When Shadow in the Cloud is still limited to its “Nightmare at 20,000 Feet” beginnings, it does a decent enough job at finding new sources of tension & purpose in that dusty genre template. Chloë Grace Moretz stars as a WWII fighter pilot who’s at the mercy of an overly suspicious, grotesquely macho cargo-run crew who don’t trust her presence on their plane. To neutralize her potential threat to their mission, the men confine her to a gun turret below the plane’s belly, where she’s isolated—and lethally armed—in a free-floating bubble. The combination of that confined space, the radio chatter from the misogynist assholes above (who keep referring to her as a “dame” and a “broad” instead of a fellow soldier), and the eventual emergence of the Twilight Zone version of a gremlin on the plane’s wings is a wonderful tension-builder that makes full, glorious use of its seemingly limited, familiar premise. It’s the lengthy, over-the-top release of that tension in the film’s third act that really achieves something special, though.

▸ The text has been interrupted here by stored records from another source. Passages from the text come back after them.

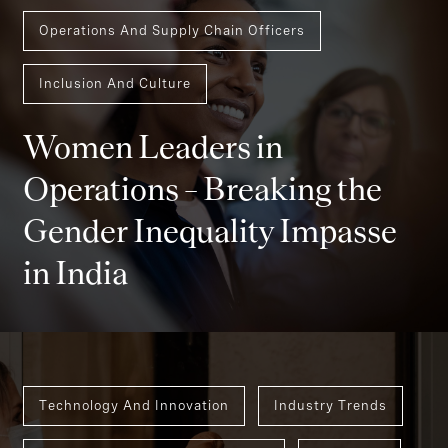
Operations And Supply Chain Officers
Inclusion And Culture
Women Leaders in
Operations – Breaking the
Gender Inequality Impasse
in India
Technology And Innovation
Industry Trends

After listening to the men on the plane delegitimize and sexualize her for the entire ride—while also ignoring her warnings of the gremlin on the wings and enemy fighters in the clouds—Moretz explodes into action. Once she emerges from her gun-turret prison cell, her deathmatch with the gremlin is nonstop carnage and catharsis, indulging in a Looney Tunes sense of physics & decorum that’s wildly divergent from the film’s confined-space beginnings. The 1940s setting is harshly contrasted with an 80s-synth John Carpenter score as Moretz proves herself to be the toughest solider on-board, effectively tearing the gremlin to shreds with her own bare hands as her fellow soldiers fall to their peril. It’s the same grounded-war-narrative-to-outrageous-horror-schlock trajectory played with in 2018’s Overlord, except in this case the grotesquely monstrous enemy is American misogynists rather than Nazi combatants.
It may not be as gloriously inane as The Box (few films are), but Shadow in the Cloud is a total blast. It’s 80 minutes of delicious, delirious pulp, settling halfway between a dumb-fun creature feature and a sincerely performed radio play. Not for nothing, it’s also the first time I’ve ever enthusiastically enjoyed a Chloë Grace Moretz performance, as I spent the final half hour of the film cheering her on as if she were a pro wrestler taking down the ultimate heel. I would love to live in a world where every classic Twilight Zone episode were exploited as a jumping-off point for an over-the-top sci-fi thriller that reaches beyond the outer limits of a 20min premise – especially if they all could manage to be this wonderfully absurd.